_WORK INSTRUCTION_. What must be returned is the number of lines in the records holding the word "Espacio", with no other text.

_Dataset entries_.
- Opening Delimiter -

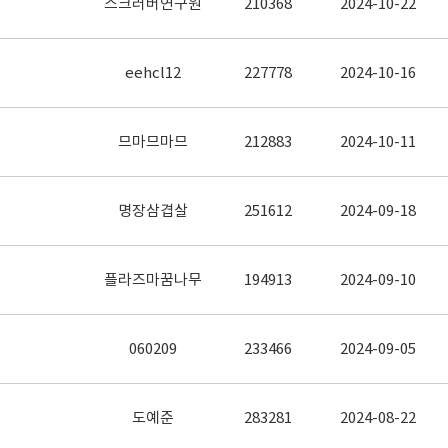
스크러버연구원
210368
2024-10-22
eehcl12
227778
2024-10-16
므마므마므
212883
2024-10-11
명장삼겹살
251612
2024-09-18
플라즈마꿈나무
194913
2024-09-10
060209
233466
2024-09-05
도예준
283281
2024-08-22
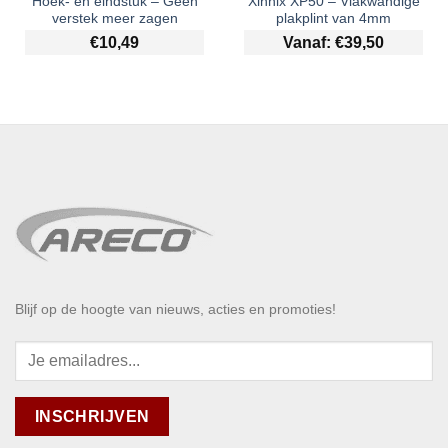
Hoek- en eindstuk – Geen
Xinnix XP50 – Vlakwandige
verstek meer zagen
plakplint van 4mm
€
10,49
Vanaf:
€
39,50
Blijf op de hoogte van nieuws, acties en promoties!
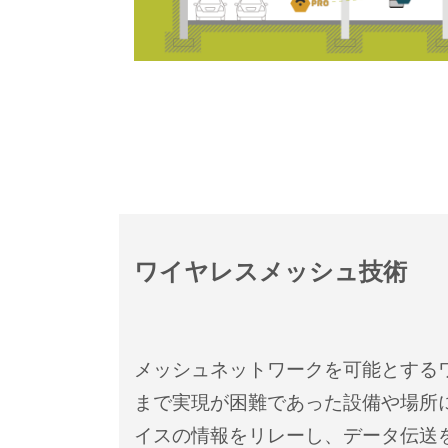
ワイヤレスメッシュ技術
メッシュネットワークを可能とする
まで実現が困難であった設備や場所
イスの情報をリレーし、データ伝送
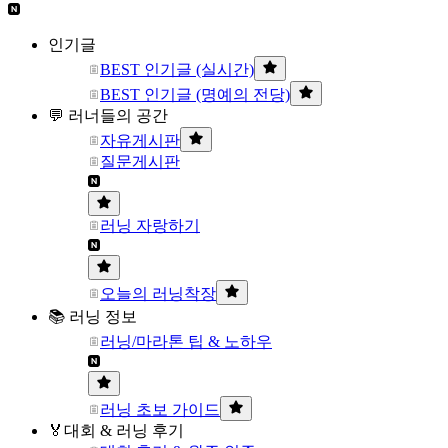
인기글
BEST 인기글 (실시간)
BEST 인기글 (명예의 전당)
💬 러너들의 공간
자유게시판
질문게시판
러닝 자랑하기
오늘의 러닝착장
📚 러닝 정보
러닝/마라톤 팁 & 노하우
러닝 초보 가이드
🏅대회 & 러닝 후기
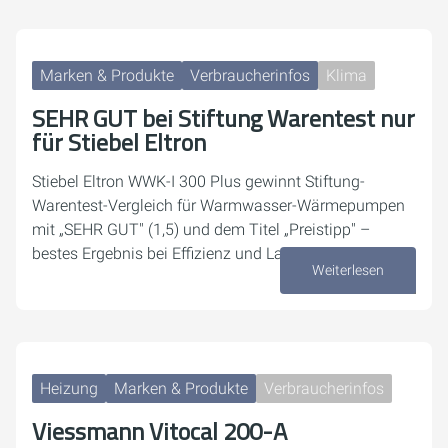
Marken & Produkte
Verbraucherinfos
Klima
SEHR GUT bei Stiftung Warentest nur
für Stiebel Eltron
Stiebel Eltron WWK-I 300 Plus gewinnt Stiftung-
Warentest-Vergleich für Warmwasser-Wärmepumpen
mit „SEHR GUT" (1,5) und dem Titel „Preistipp" –
bestes Ergebnis bei Effizienz und Lautstärke.
Weiterlesen
03. Juli 2026
Heizung
Marken & Produkte
Verbraucherinfos
Viessmann Vitocal 200-A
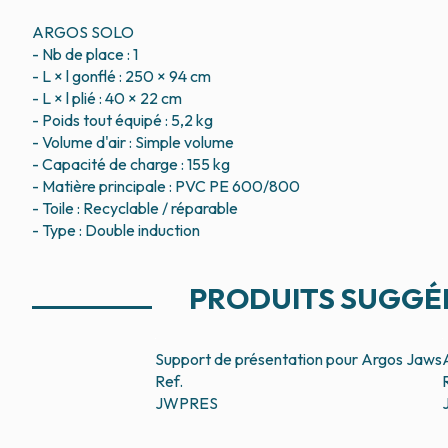
ARGOS SOLO
- Nb de place : 1
- L × l gonflé : 250 × 94 cm
- L × l plié : 40 × 22 cm
- Poids tout équipé : 5,2 kg
- Volume d'air : Simple volume
- Capacité de charge : 155 kg
- Matière principale : PVC PE 600/800
- Toile : Recyclable / réparable
PRODUITS SUGGÉ
Support de présentation pour Argos
Jaws
Ref.
JWPRES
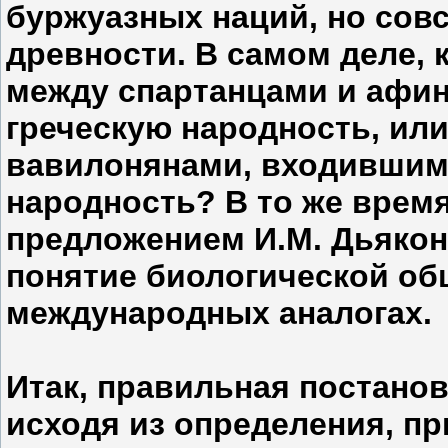
буржуазных наций, но сов
древности. В самом деле,
между спартанцами и афи
греческую народность, ил
вавилонянами, входившими
народность? В то же врем
предложением И.М. Дьякон
понятие биологической об
международных аналогах.
Итак, правильная постанов
исходя из определения, пр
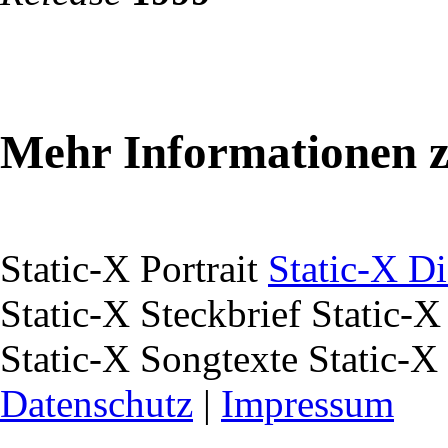
Mehr Informationen z
Static-X Portrait
Static-X D
Static-X Steckbrief
Static-X
Static-X Songtexte Static-
Datenschutz
|
Impressum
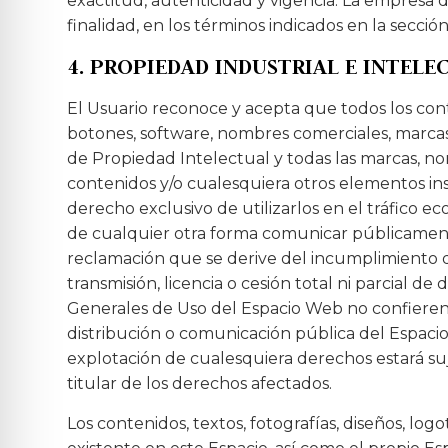
exactitud, autenticidad y vigencia. La empresa
finalidad, en los términos indicados en la sección
4. PROPIEDAD INDUSTRIAL E INTELE
El Usuario reconoce y acepta que todos los cont
botones, software, nombres comerciales, marcas, 
de Propiedad Intelectual y todas las marcas, nom
contenidos y/o cualesquiera otros elementos ins
derecho exclusivo de utilizarlos en el tráfico e
de cualquier otra forma comunicar públicament
reclamación que se derive del incumplimiento d
transmisión, licencia o cesión total ni parcial 
Generales de Uso del Espacio Web no confieren a
distribución o comunicación pública del Espacio
explotación de cualesquiera derechos estará suj
titular de los derechos afectados.
Los contenidos, textos, fotografías, diseños, lo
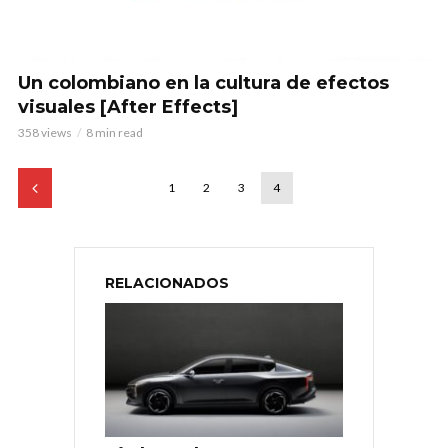
Un colombiano en la cultura de efectos
visuales [After Effects]
358 views
8 min read
1
2
3
4
RELACIONADOS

- Closing Delimiter -

_TASK OUTPUT_. 2